Posted Jul 26, 2011
We'll now step back and review some 'big picture' inflation-adjusted (IA) charts. These charts show monthly prices in June-2011 dollars, using our own inflation index to adjust historical data for the estimated loss over time in the US dollar's purchasing power. As discussed in earlier commentaries, our inflation index is based on the assumption that the rate at which a currency loses purchasing power over the long term will be roughly equal to the rate of increase in its supply minus the rates of growth in productivity and population.
Let's begin with two of the world's most important agricultural commodities -- corn and soybeans. We often read that soaring food prices are a major problem, but the following charts tell us that the REAL prices of corn and soybeans are no higher today than they were 40 years ago. This, in turn, suggests that the main reason for today's apparently high food prices isn't increasing population or increasing prosperity or disruptive weather patterns or a shortage of arable land. It isn't even the disastrous government policies that cause about 40% of the US corn crop to be consumed in the production of fuel, although these policies have certainly exacerbated the problem. The reality is that the loss of currency purchasing power resulting from monetary inflation is the dominant reason that food prices are troublingly high today.
Next, we have the world's most important industrial commodity -- oil. The IA oil price 'went vertical' during 2007-2008, and in the process handily exceeded its 1980 peak. Vertical price advances such as this are usually followed by crashes, and so it was with the oil market during the second half of 2008. Having returned to 2004 levels in a big hurry, the IA oil price began to rebound and managed to recoup about half of its crash-related losses before reversing downward along with many other markets at the beginning of May-2011.
We suspect that getting the IA oil price above its 2008 peak would require a huge war-related supply disruption, which is unfortunately not out of the question. Absent such a disruption, oil will probably remain in the $60-$140 range in June-2011 dollar terms. In current dollar terms, the upper and lower bounds of oil's expected price range will naturally rise as the US$ is depreciated by the Fed.
Like the IA oil price, the IA copper price crashed to 2004 levels during the second half of 2008. Unlike the IA oil price, the IA copper price didn't quite reach an all-time high in 2008 and has since recouped almost all of its crash-related losses.
In our opinion, the IA copper price is dangerously high. We expect a huge decline to begin from near the current level, but we don't expect the decline from this year's peak to unfold anywhere near as rapidly as the decline from the 2008 peak.
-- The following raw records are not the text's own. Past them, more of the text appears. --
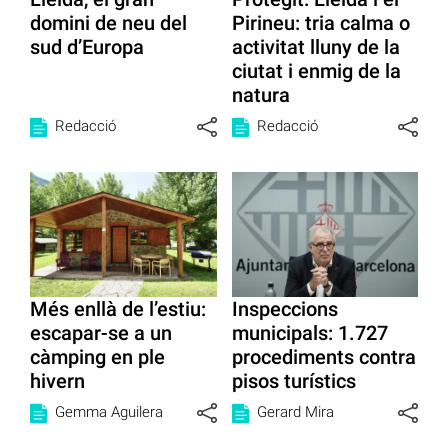
domini de neu del
Pirineu: tria calma o
sud d’Europa
activitat lluny de la
ciutat i enmig de la
natura
Redacció
Redacció
Més enllà de l’estiu:
Inspeccions
escapar-se a un
municipals: 1.727
càmping en ple
procediments contra
hivern
pisos turístics
Gemma Aguilera
Gerard Mira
The chart of the IA gold price displayed below looks very different from the oil and copper charts displayed above. Absent from the IA gold chart is a spectacular advance and collapse during 2006-2008. Also, the IA gold chart reveals a market that has continued to make new multi-decade highs over the past two years while remaining well below its 1980 peak (in June-2011 dollar terms, the Jan-1980 peak in the gold price was around $2600/oz). The oil and copper charts, on the other hand, show markets that peaked in 2008 -- above the 1980 peaks.
The above-mentioned differences in performance stem from the fact that most of the demand for gold is for investment, monetary or store-of-value purposes, whereas almost all the oil and copper that gets produced each year is consumed during the same year in industrial/commercial processes. Whereas gold tends to do relatively well when economic confidence is on the decline and there is a general increase in the perceived need for financial security/safety (the 'bust' phase of inflation-fueled boom/bust cycle), oil and copper tend to do relatively well before the inflation-fueled boom turns to bust. That's why the financial crisis of 2008 created dramatic reversals in the IA oil and IA copper charts but looks like nothing more than a bump in the road on the IA gold chart.
At no stage during the current bull market has the IA gold price experienced the sort of spectacular price advance that we would expect to occur prior to a major peak.
Silver is the metal with the split personality -- part industrial metal (like copper) and part monetary metal (like gold). In addition, the silver market is a lot smaller than the copper and gold markets, which means that it responds faster to incremental changes in supply and demand.
The following chart shows that the huge rise in the IA silver price between early-September of last year and late-April of this year pales in comparison with the 1978-1980 rise. This suggests the potential for significant additional gains in the IA silver price over the years ahead, but it should be kept in mind that the > 600% increase of 1978-1980 was a reaction to an unusual set of circumstances that may not occur again.
Our second-to-last inflation-adjusted chart reveals that the commodity universe, as represented by the CRB Index, made a new ALL-TIME low in real terms in 2001. Given that the bull market of 2001-2008 peaked a long way below the 1980 peak, there is no evidence at this time -- notwithstanding Jeremy Grantham's assertions to the contrary -- that the multi-century downward trend in real commodity prices has come to an end.
The last in our series of charts shows the inflation-adjusted Dow Industrials Index. This chart illustrates the extraordinary extent of the 1995-2000 advance and makes it crystal clear that a secular bear market commenced in 2000.
It's very likely that the IA Dow will make new multi-decade lows within the next two years.